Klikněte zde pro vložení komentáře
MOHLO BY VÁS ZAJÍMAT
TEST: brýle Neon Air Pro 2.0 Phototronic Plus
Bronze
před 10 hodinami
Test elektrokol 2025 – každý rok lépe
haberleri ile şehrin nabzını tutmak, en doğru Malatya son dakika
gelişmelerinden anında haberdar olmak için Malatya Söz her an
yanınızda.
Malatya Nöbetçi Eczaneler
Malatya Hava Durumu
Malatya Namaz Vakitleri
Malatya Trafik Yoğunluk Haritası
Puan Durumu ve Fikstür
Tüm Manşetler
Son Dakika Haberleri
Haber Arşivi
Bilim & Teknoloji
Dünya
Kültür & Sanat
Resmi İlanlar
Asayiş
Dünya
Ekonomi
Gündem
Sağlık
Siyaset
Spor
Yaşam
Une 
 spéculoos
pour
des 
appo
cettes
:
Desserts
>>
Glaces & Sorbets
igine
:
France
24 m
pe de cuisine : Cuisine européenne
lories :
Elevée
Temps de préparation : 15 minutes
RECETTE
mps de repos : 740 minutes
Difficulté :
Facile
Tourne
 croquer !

....

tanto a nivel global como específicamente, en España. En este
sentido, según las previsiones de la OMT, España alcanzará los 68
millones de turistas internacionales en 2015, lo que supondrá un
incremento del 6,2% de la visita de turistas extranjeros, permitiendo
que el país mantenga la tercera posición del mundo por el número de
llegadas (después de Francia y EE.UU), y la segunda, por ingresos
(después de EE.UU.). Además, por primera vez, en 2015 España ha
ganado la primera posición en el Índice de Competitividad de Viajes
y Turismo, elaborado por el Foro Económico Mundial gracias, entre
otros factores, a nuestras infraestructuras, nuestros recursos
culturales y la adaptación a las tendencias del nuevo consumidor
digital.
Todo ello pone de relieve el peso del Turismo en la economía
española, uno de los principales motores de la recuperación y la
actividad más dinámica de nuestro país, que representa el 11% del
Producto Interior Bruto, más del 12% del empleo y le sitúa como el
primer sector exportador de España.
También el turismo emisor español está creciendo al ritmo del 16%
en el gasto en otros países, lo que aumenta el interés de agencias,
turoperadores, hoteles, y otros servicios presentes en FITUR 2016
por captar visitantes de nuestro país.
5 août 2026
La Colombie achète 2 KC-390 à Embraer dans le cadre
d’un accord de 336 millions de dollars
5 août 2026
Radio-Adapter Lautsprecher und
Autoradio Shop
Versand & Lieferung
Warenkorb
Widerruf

....

INSTRUCTIONS FOR THE TASK » Copy down every line of the material above that includes the string "después".

OUTPUT BELOW »
llegadas (después de Francia y EE.UU), y la segunda, por ingresos
(después de EE.UU.). Además, por primera vez, en 2015 España ha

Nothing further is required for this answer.